Church courts
He was a strong supporter of the right of the Church to regulate its clergy through the Ecclesiastical Courts, or Courts Christian, and was accused by the Justices Itinerant of fining men without knowledge of the Bailiff and Jurats and causing the fines "to be levied for his own advantage".
When Laurence of Sevenoaks, the Greffier, was arrested for stealing two silver cups and detained at Samares Manor, Faleyse broke and in rescued him and had him taken away from the island.
The role of the Church in the island's justice system was further complicated by the fact that the Church still came under French jurisdiction, a century after the Channel Islands had separated from Normandy. In 1309 the King attempted to bring the church courts to heel and wrote to the Bishop of Coutances:
- "We emphatically forbid you to cite anyone from the Islands to appear before you or your Commissaries. If you do so we shall regard it as a grave assault on our royal dignity."
The King then wrote to the Warden of the Isles:
- "Whereas we are informed that certain men ignoring our royal rights have maliciously summoned officers of yours to appear before the Bishop of Coutances to answer concerning inheritances and fiefs, the cognizance whereof belongs exclusively to us, we command you publicly to proclaim in full Court and in such other places as seem to you expedient that no one under pain of forfeiture of lands and tenements shall cause anyone to be cited before the aforenamed Bishop for matters of which the cognizance belongs to ourselves".
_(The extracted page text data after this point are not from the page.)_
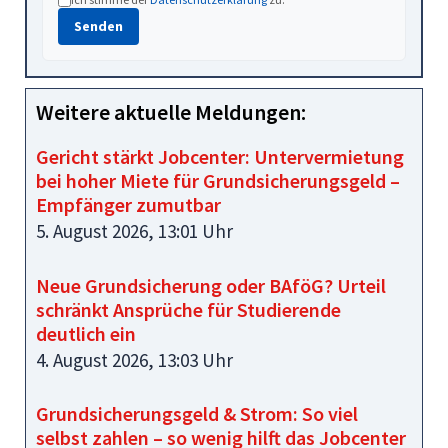
Senden
Weitere aktuelle Meldungen:
Gericht stärkt Jobcenter: Untervermietung
bei hoher Miete für Grundsicherungsgeld –
Empfänger zumutbar
5. August 2026, 13:01 Uhr
Neue Grundsicherung oder BAföG? Urteil
schränkt Ansprüche für Studierende
deutlich ein
4. August 2026, 13:03 Uhr
Grundsicherungsgeld & Strom: So viel
selbst zahlen – so wenig hilft das Jobcenter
Faleyse retaliated by attempting to cite the Bailiff of Jersey to appear before the Bishop's Court at Coutances for attacking the rights of the Church.
The King's wrath was turned on the Dean's staff of Summoners and Apparitors by the Itinerant Justices, with the arrest of several of them ordered. The clergy and their supporters met and decided to defy the Justices, and there were threats that the Bishop of Coutances would send men to the island to arrest the justices. Matters came to a head when the Dean excommunicated the Justices, who responded by having him arrested and imprisoned. He was rescued by his fellow clergymen and escaped from the island. Whether he ever returned is uncertain, but he was still Rector of Grouville when he died in 1315.